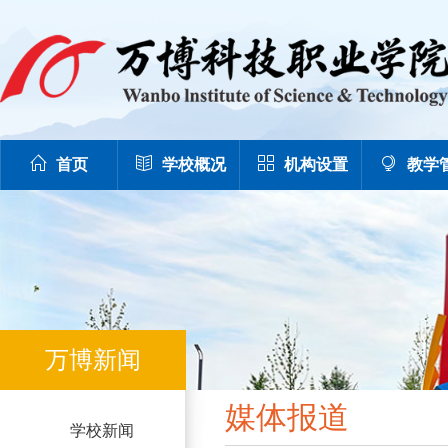
首页
学校概况
机构设置
教学
万博新闻
媒体报道
学校新闻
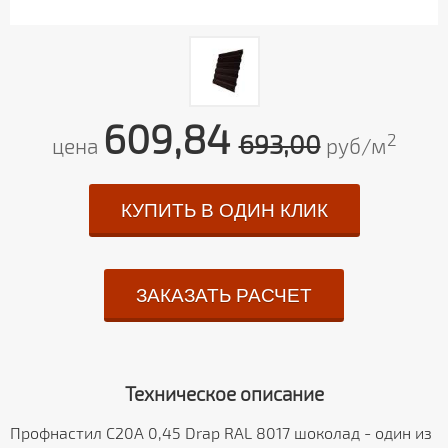
609,84
693,00
2
цена
руб/м
КУПИТЬ В ОДИН КЛИК
ЗАКАЗАТЬ РАСЧЕТ
Техническое описание
Профнастил С20А 0,45 Drap RAL 8017 шоколад - один из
--------------------------------
> ACTION ITEM:
Reproduce the data verbatim and omit each image.

> SOLUTION:
首页
学校概况
机构设置
教学
万博新闻
媒体报道
学校新闻
609,84
693,00
2
цена
руб/м
КУПИТЬ В ОДИН КЛИК
ЗАКАЗАТЬ РАСЧЕТ
Техническое описание
Профнастил С20А 0,45 Drap RAL 8017 шоколад - один из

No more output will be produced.